Congrats to Ross Douthat, who will be taking over the Kristol seat at the NY Times. No word on whether Kristol gets to keep the dunce cap.
My first choice was Larison, but with Douthat we get someone who will at least from time to time make interesting arguments. And considering how low a bar Kristol has set, if Ross makes it through his first column without misspelling his name and being forced to issue three factual corrections, he will already be a move in the right direction.
No word yet on whether the Tibetan Freedom Fighters over at the New Republic and the Weekly Standard approve of this pick, so let’s not pretend the deal is completely done. We better make sure that Michael Goldfarb and Chait and Marty Peretz approve of Ross’s views on China. We saw what happened to Charles Freeman when people’s views on Tibet are not given a proper vet.
*** Update ***
Looks like preliminary approval from the TNR. Unless Goldfarb can dig up some stuff about the pedophile lobby, the Douthat pick looks safe.
JenJen
Damn. I was really pulling for Ben Domenech to get the slot.

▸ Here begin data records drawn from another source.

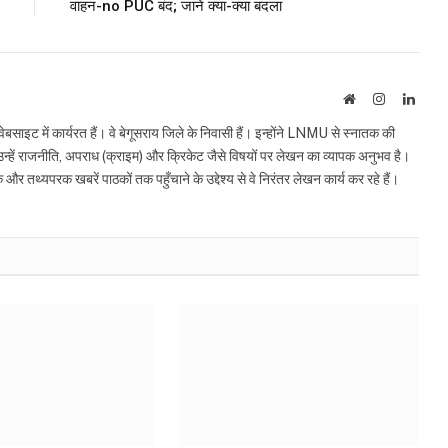
वाहन-no PUC बंद; जानें क्या-क्या बदला
Website
Instagram
Linke
इट में कार्यरत हैं। वे बेगूसराय जिले के निवासी हैं। इन्होंने LNMU से स्नातक की
ं उन्हें राजनीति, अपराध (क्राइम) और क्रिकेट जैसे विषयों पर लेखन का व्यापक अनुभव है।
्यपरक खबरें पाठकों तक पहुँचाने के उद्देश्य से वे निरंतर लेखन कार्य कर रहे हैं।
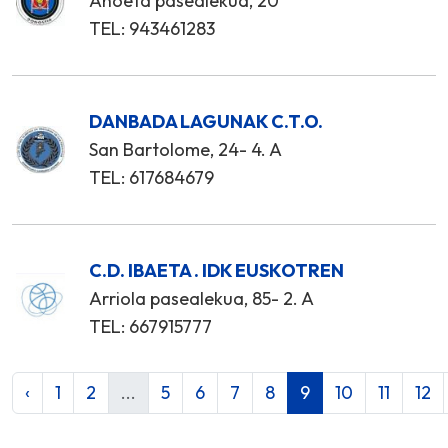
Anoeta pasealekua, 20
TEL: 943461283
DANBADA LAGUNAK C.T.O.
San Bartolome, 24- 4. A
TEL: 617684679
C.D. IBAETA . IDK EUSKOTREN
Arriola pasealekua, 85- 2. A
TEL: 667915777
‹
1
2
...
5
6
7
8
9
10
11
12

Seriously, I enjoy Ross Douthat, and find him to be one of the few rightie columnists that don’t make my knees jerk involuntarily. I wouldn’t go so far as Marc Ambinder did, writing, "I think Ross is the sharpest, most innovative heterodox thinker of his generation, left or right."

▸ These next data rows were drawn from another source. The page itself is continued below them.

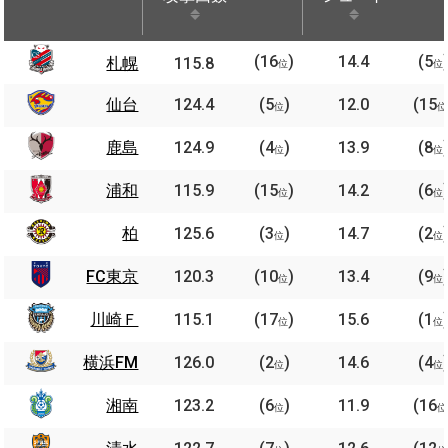
攻撃回数
シュート
(16
)
14.4
(5
札幌
115.8
位
位
仙台
124.4
(5
)
12.0
(15
位
位
鹿島
124.9
(4
)
13.9
(8
位
位
浦和
115.9
(15
)
14.2
(6
位
位
柏
125.6
(3
)
14.7
(2
位
位
FC東京
120.3
(10
)
13.4
(9
位
位
川崎Ｆ
115.1
(17
)
15.6
(1
位
位
横浜FM
126.0
(2
)
14.6
(4
位
位
湘南
123.2
(6
)
11.9
(16
位
位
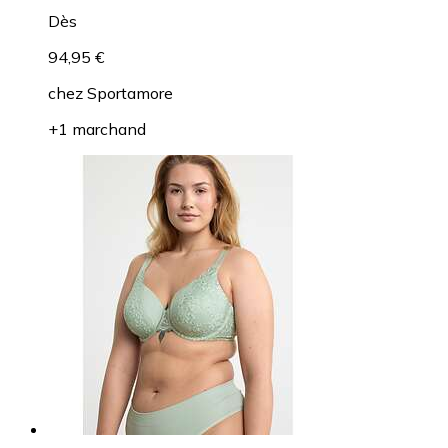
Dès
94,95 €
chez
Sportamore
+1 marchand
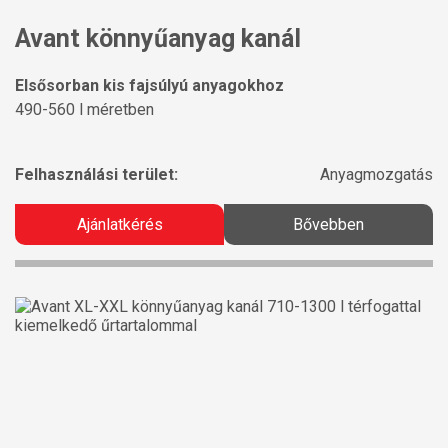
Avant könnyűanyag kanál
Elsősorban kis fajsúlyú anyagokhoz
490-560 l méretben
Felhasználási terület:
Anyagmozgatás
Ajánlatkérés
Bővebben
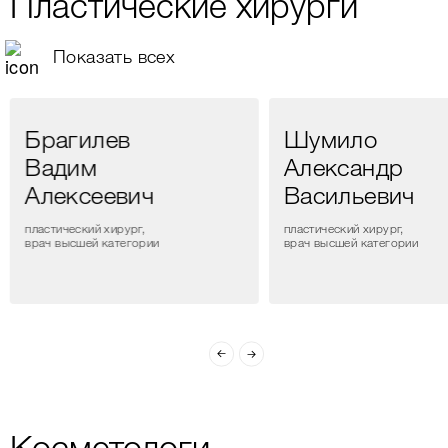
Пластические хирурги
Показать всех
Брагилев
Шумило
Вадим
Александр
Алексеевич
Васильевич
пластический хирург,
пластический хирург,
врач высшей категории
врач высшей категории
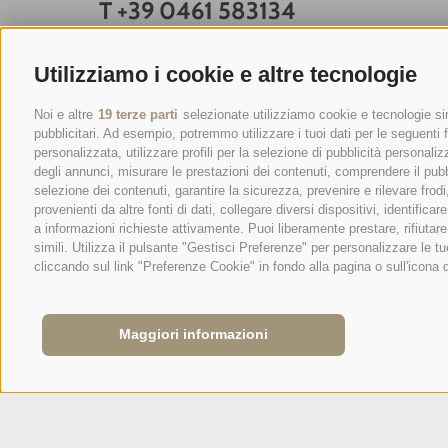
T +39 0461 583134
info@sporthotelpanorama.it
Utilizziamo i cookie e altre tecnologie
DE
EN
Noi e altre
19 terze parti
selezionate utilizziamo cookie e tecnologie sim
pubblicitari. Ad esempio, potremmo utilizzare i tuoi dati per le seguenti fi
personalizzata, utilizzare profili per la selezione di pubblicità personaliz
degli annunci, misurare le prestazioni dei contenuti, comprendere il pubbli
selezione dei contenuti, garantire la sicurezza, prevenire e rilevare fro
provenienti da altre fonti di dati, collegare diversi dispositivi, identifi
a informazioni richieste attivamente. Puoi liberamente prestare, rifiutar
simili. Utilizza il pulsante "Gestisci Preferenze" per personalizzare le
cliccando sul link "Preferenze Cookie" in fondo alla pagina o sull'icona 
Maggiori informazioni
Mappa del
Cookie
·
Credits
·
Trasparenza
·
·
Priva
sito
Policy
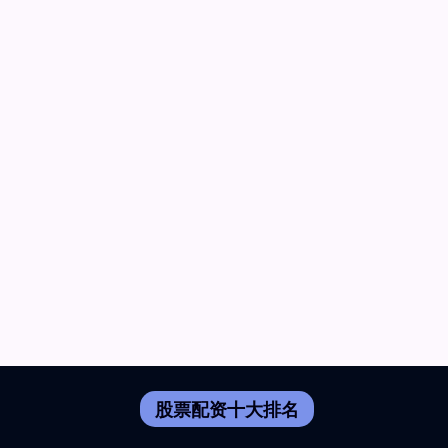
股票配资十大排名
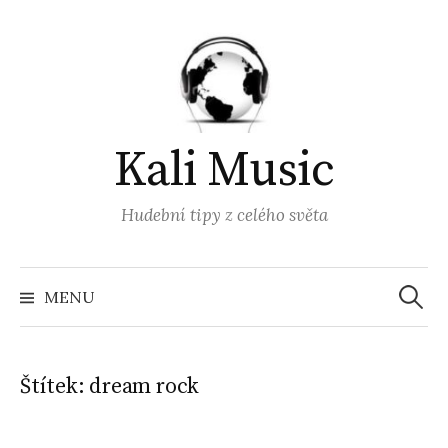
Přejít
k
obsahu
webu
Kali Music
Hudební tipy z celého světa
Vyhled
MENU
Štítek:
dream rock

But at any rate, Congrats, Ross!
Warren Terra
I dunno. Douthat and Larison are supposed to be the smartest, sanest, most reasonable and most honest conservative commenters out there right now – but I fund that for either of them that whenever the topic connects remotely with religion or "social issues" then they just go completely nutty.

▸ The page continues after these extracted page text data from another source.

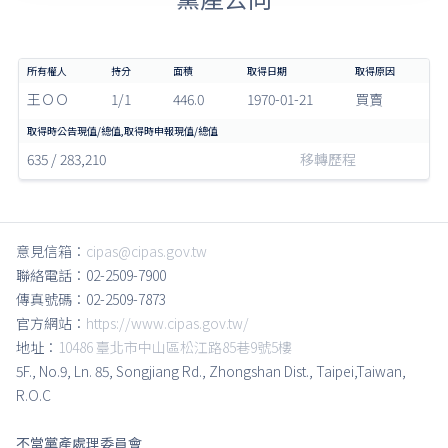
王ＯＯ
1/1
446.0
1970-01-21
買賣
635 / 283,210
移轉歷程
意見信箱：
cipas@cipas.gov.tw
聯絡電話：02-2509-7900
傳真號碼：02-2509-7873
官方網站：
https://www.cipas.gov.tw/
地址：
10486 臺北市中山區松江路85巷9號5樓
5F., No.9, Ln. 85, Songjiang Rd., Zhongshan Dist., Taipei,Taiwan,
R.O.C
不當黨產處理委員會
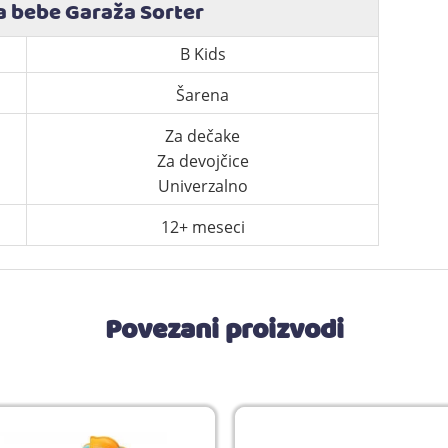
a bebe Garaža Sorter
B Kids
Šarena
Za dečake
Za devojčice
Univerzalno
12+ meseci
Povezani proizvodi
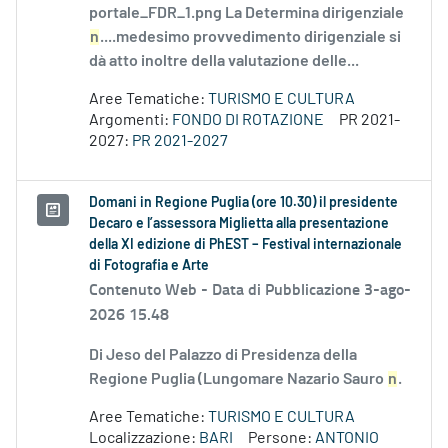
portale_FDR_1.png La Determina dirigenziale
n
....medesimo provvedimento dirigenziale si
dà atto inoltre della valutazione delle...
Aree Tematiche:
TURISMO E CULTURA
Argomenti:
FONDO DI ROTAZIONE
PR 2021-
2027:
PR 2021-2027
Domani in Regione Puglia (ore 10.30) il presidente
Decaro e l’assessora Miglietta alla presentazione
della XI edizione di PhEST – Festival internazionale
di Fotografia e Arte
Contenuto Web -
Data di Pubblicazione 3-ago-
2026 15.48
Di Jeso del Palazzo di Presidenza della
Regione Puglia (Lungomare Nazario Sauro
n
.
Aree Tematiche:
TURISMO E CULTURA
Localizzazione:
BARI
Persone:
ANTONIO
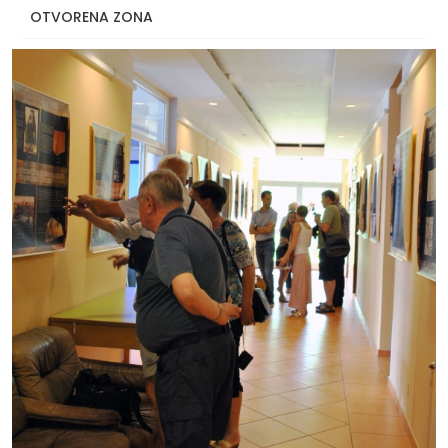
OTVORENA ZONA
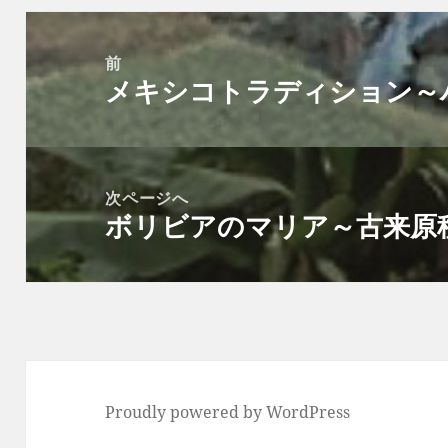
投
稿
前
メキシコトラディション～
ナ
前
ビ
の
ゲ
投
ー
稿:
次ページへ
シ
ボリビアのマリア～古来原
次
ョ
の
ン
投
稿:
Proudly powered by WordPress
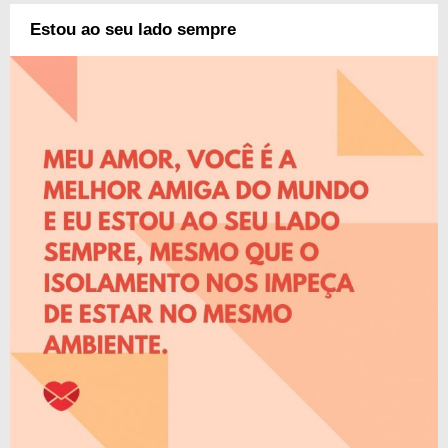
Estou ao seu lado sempre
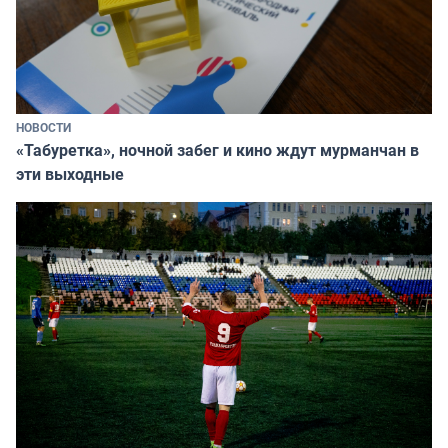
НОВОСТИ
«Табуретка», ночной забег и кино ждут мурманчан в
эти выходные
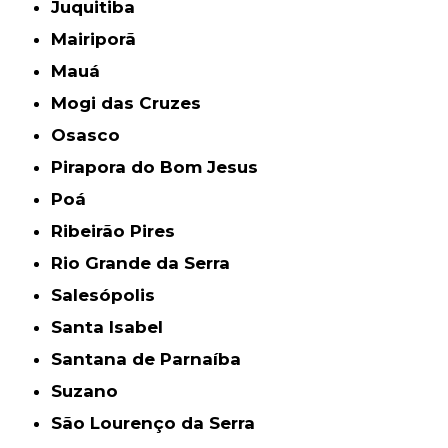
Juquitiba
Mairiporã
Mauá
Mogi das Cruzes
Osasco
Pirapora do Bom Jesus
Poá
Ribeirão Pires
Rio Grande da Serra
Salesópolis
Santa Isabel
Santana de Parnaíba
Suzano
São Lourenço da Serra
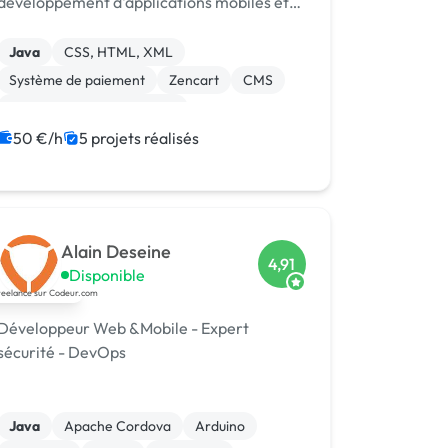
développement d'applications mobiles et
web.
Java
CSS, HTML, XML
Système de paiement
Zencart
CMS
Développement spécifique
Experience utilisateur
Gestion site web
50 €/h
5 projets réalisés
Landing page
Migration ou refonte de site
Alain Deseine
4,91
Disponible
Développeur Web &Mobile - Expert
sécurité - DevOps
Java
Apache Cordova
Arduino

Hopefully Douthat will minimize the time he spends on such topics at the Times.
demkat620
Larison would’ve been a great choice. He really gets it right now. Douthat is meh.
aimai
Larison would have been good. I can’t stand touthat. I consider him a slightly smarter Brooks. But no doubt the dumbing down process starts immiediatly and pretty soon we’ll be able to tell exactly what Obama’s problem is by th way he starts his columns by talking about something completely different.
aimai
schrodinger's cat
You should have a NYT column instead of Mr Religious conservative goody two shoes. His blog is super boring and does not even allow comments. If his columns are anything like his blog, that would be one more NYT columnist I can skip.
John Cole
I want a column at the NY Times like I want a gaping head wound.
JenJen
@John Cole: I dunno. What if they offer stock options? ;-)
Ned R.
@John Cole: Well, depends who has the head wound.
gex
@schrodinger’s cat: They would never consider Cole a conservative. He just isn’t that into endless war and theocracy.
gex
@John Cole: Okay, but even with the gaping head wound you’d be better than Kristol.
Comrade Stuck
Cole and Modo in the same workspace. BOOM!
John Cole
I don’t consider myself a conservative, TBH. I don’t know what I am.
Unitarian Jihad.
Seriously though, I understand folks continue to pretend there is some sort of principled conservatism out there, but I, for now, have kind of given up on it. Conservatives got everything they wanted the last couple of decades with the exception of war in Iran and Terri Schiavo’s lifeless body sustained for eternity with feeding tubes, and the country is a capital D Disaster.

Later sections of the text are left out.